Pour mieux agir en faveur de la nature au quotidien, il est parfois nécessaire de connaître un peu mieux le monde dans lequel nous vivons et se rappeler que nous ne sommes qu’une petite partie de cet environnement...

La base de tout est l’observation et le bon sens… Plus facile à dire qu’à faire ? Pas si sûr !


En guise d’introduction : bilan de quelques siècles de culture

Méfions-nous des idées reçues (souvent fausses) comme par exemple :

> Les araignées, les guêpes, les serpents, les chauves-souris (etc…) attaquent l’homme.
> Animaux sauvages = animaux méchants.
> Les écologistes ont fait des lâchers de vipères par hélicoptère un peu partout en France.
> La grenouille est la femelle du crapaud ou la chouette est la femelle du hibou.
> Les mauvaises herbes sont des herbes mauvaises.
> Etc…

D’où viennent ces "vérités" ? Notre culture est constituée d’une multitude de croyances et d’expressions souvent hérités du Moyen-Age où les conditions de vie des hommes étaient extrêmement précaires. De plus, à cette époque l’église, pour mieux contrôler les hommes, entretenait les peurs et les mythes en diabolisant tout ce qui n’était pas connu, domestiqué ou (encore plus terrible !) tout ce qui vivait la nuit. Ajoutez à ça la peur permanente de vivre dans le pêché et de finir dans les flammes de l’enfer, les famines, les épidémies et une très grande pauvreté… voilà tous les ingrédients réunis pour rendre nuisible tout ce qui n’est pas bénéfique pour les hommes.

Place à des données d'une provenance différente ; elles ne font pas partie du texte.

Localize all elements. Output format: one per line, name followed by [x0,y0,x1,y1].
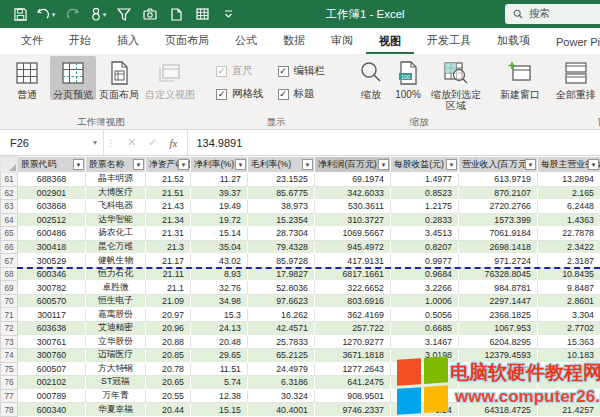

De nos jours encore, qui ne parle pas de beau et mauvais temps, d’animaux utiles ou nuisibles, de mauvaises herbes ? Pourquoi l’animosité, la bestialité et la sauvagerie sont synonymes d’hostilité, de violence et de barbarie alors qu’ils décrivent des comportements purement humains ?




Petit rappel de vocabulaire :

- Est méchant celui qui fait du mal pour le plaisir de faire du mal.
- Est dangereux ce qui peut faire du mal pour sa survie ou par accident.

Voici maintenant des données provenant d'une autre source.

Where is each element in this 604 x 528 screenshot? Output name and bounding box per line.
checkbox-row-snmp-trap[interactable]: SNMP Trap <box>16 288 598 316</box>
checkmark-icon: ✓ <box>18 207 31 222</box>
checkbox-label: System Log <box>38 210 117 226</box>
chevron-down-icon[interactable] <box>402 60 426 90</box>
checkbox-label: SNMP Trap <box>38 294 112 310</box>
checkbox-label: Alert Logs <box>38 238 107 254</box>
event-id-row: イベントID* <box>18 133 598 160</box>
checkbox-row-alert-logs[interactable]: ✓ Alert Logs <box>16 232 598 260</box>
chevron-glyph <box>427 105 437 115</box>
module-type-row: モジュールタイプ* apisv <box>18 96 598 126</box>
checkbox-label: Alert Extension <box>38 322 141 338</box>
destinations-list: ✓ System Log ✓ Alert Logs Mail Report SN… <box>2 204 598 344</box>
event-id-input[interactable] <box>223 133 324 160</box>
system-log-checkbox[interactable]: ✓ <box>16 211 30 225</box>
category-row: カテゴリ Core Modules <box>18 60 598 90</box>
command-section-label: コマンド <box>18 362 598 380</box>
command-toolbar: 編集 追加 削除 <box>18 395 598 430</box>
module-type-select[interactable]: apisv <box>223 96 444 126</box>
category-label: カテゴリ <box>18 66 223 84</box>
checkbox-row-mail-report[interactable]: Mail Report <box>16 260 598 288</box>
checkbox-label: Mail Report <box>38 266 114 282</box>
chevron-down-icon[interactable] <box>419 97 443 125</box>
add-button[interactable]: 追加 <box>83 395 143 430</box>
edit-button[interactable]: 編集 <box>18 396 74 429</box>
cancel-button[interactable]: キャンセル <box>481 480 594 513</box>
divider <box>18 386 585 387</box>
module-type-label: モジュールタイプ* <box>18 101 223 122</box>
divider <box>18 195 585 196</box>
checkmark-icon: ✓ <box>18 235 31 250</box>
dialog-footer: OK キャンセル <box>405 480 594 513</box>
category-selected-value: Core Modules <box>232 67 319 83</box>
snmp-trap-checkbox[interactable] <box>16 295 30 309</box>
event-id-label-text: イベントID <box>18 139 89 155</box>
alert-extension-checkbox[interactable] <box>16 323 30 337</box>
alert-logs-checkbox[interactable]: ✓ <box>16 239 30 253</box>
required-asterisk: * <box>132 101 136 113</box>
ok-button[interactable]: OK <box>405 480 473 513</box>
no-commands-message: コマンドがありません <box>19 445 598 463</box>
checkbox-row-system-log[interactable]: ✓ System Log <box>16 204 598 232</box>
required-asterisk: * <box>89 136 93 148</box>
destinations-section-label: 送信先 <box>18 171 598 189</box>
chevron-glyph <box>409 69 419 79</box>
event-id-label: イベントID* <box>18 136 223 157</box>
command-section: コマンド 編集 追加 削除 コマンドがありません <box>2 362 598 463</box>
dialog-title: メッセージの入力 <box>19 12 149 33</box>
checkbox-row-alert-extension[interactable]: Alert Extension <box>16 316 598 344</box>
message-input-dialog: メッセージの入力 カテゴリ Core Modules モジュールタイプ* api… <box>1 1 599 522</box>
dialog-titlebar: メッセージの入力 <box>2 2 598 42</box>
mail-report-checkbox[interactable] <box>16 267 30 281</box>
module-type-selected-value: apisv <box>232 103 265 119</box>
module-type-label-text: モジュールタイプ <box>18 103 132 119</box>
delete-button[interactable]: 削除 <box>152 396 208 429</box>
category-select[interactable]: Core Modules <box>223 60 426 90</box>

Il n’existe pas d’animal méchant ! Certains sont dangereux mais aucun ne fera du mal pour le plaisir (même un chat qui joue avec une souris répond simplement à un réflexe de chasse. C’est un entraînement à sa survie).

Attention à l’anthropomorphisme. Si l’on voit un humain se promener avec une arme à la main il est légitime d’avoir peur car il a probablement l’intention de s’en servir. En revanche, une guêpe se promène toujours avec son aiguillon, c’est comme ça, elle ne peut pas faire autrement. Cela ne veut pas forcément dire qu’elle va s’en servir… et encore moins contre vous !

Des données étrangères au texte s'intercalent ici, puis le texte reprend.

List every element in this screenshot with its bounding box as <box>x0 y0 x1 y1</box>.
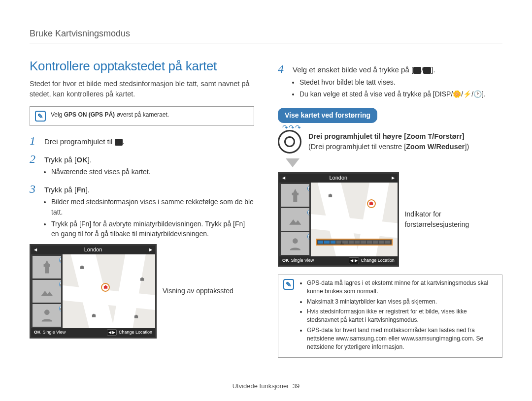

« La Nature n’est ni bonne ni mauvaise, elle cherche simplement à se rééquilibrer en permanence. Les animaux ne sont ni gentils ni méchants, certains peuvent être dangereux ou non pour nous, tout simplement ! »

Quelques règles de bon sens et petits trucs :

Si l’on observe comment fonctionne la nature et qu’on essaie de reproduire les mêmes mécanismes, on a relativement peu de chance de faire des erreurs.

- Tailler un arbre : commencez par enlever les branches mortes et celles qui vont probablement bientôt mourir (branches malades, creuses, parasitées…). L’arbre ne se fatiguera plus à lutter inutilement pour se maintenir en bonne santé et cicatriser ses blessures mais pourra concentrer toute sa vigueur dans sa croissance et la production de fleurs.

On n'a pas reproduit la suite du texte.